▸ Given data:
■ ■ ■ ■ ■

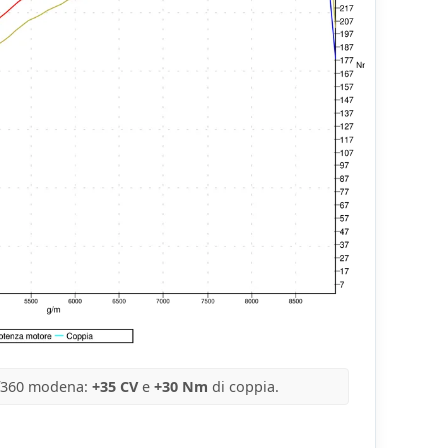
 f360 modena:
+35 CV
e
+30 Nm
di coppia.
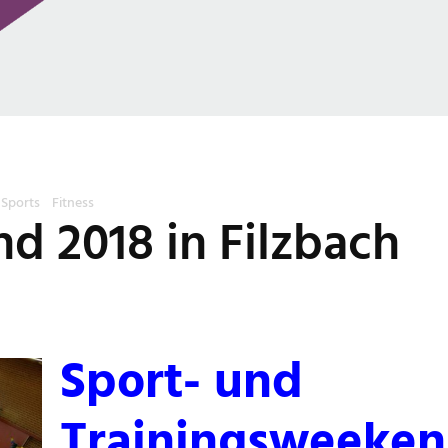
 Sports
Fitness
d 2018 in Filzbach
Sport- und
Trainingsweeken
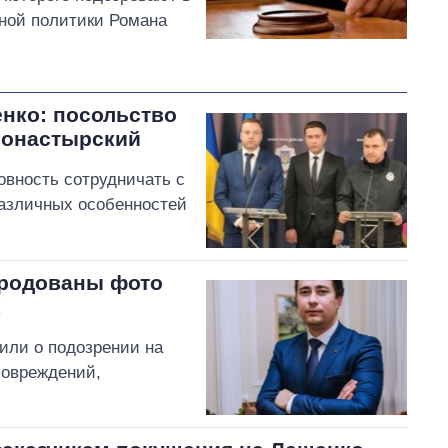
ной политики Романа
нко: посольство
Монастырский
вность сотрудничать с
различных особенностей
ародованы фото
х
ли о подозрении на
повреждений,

■ ■ ■ ■ ■

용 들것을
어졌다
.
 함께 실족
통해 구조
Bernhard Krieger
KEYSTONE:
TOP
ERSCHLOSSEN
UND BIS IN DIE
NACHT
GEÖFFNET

■ ■ ■ ■ ■

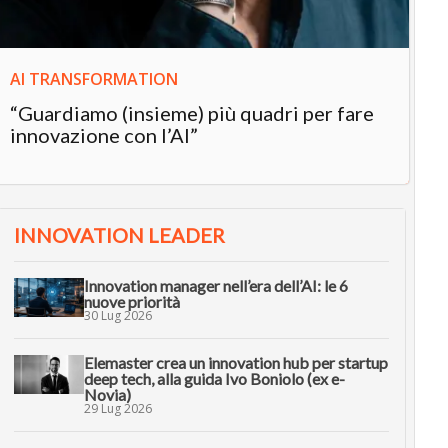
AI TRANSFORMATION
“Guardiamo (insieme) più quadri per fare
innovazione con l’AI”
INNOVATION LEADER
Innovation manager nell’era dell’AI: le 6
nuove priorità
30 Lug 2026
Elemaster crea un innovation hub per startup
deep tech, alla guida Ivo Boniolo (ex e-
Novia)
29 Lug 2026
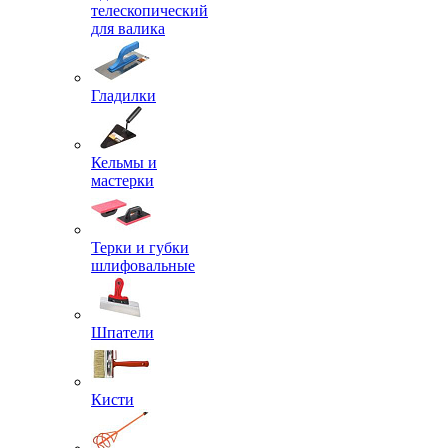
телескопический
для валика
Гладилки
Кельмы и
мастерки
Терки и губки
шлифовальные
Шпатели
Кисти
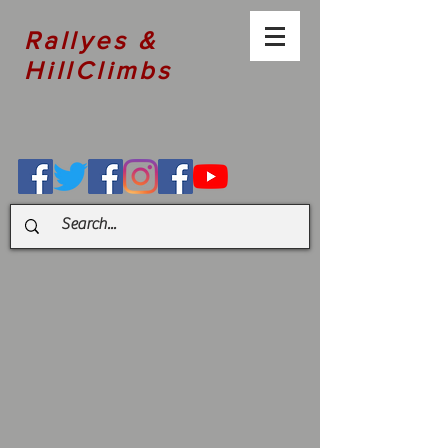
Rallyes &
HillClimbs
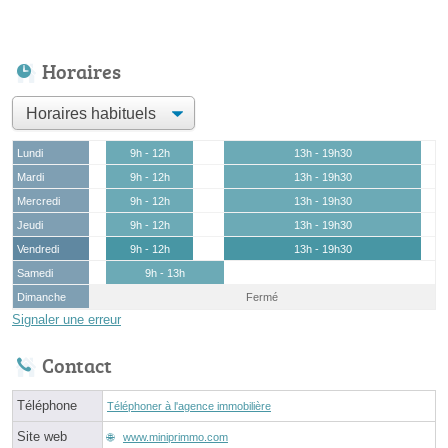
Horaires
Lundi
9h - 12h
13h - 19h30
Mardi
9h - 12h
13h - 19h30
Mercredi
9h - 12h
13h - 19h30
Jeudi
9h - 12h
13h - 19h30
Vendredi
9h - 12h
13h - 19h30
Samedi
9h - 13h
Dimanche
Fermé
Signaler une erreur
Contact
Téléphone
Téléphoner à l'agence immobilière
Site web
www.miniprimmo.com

■ ■ ■ ■ ■

▸ Activity: Where the listing above has a line with "Signaler une erreur", start there, and output every line exactly through the line with "www.miniprimmo.com", which is also included.

▸ Result for this task:
Signaler une erreur
Contact
Téléphone
Téléphoner à l'agence immobilière
Site web
www.miniprimmo.com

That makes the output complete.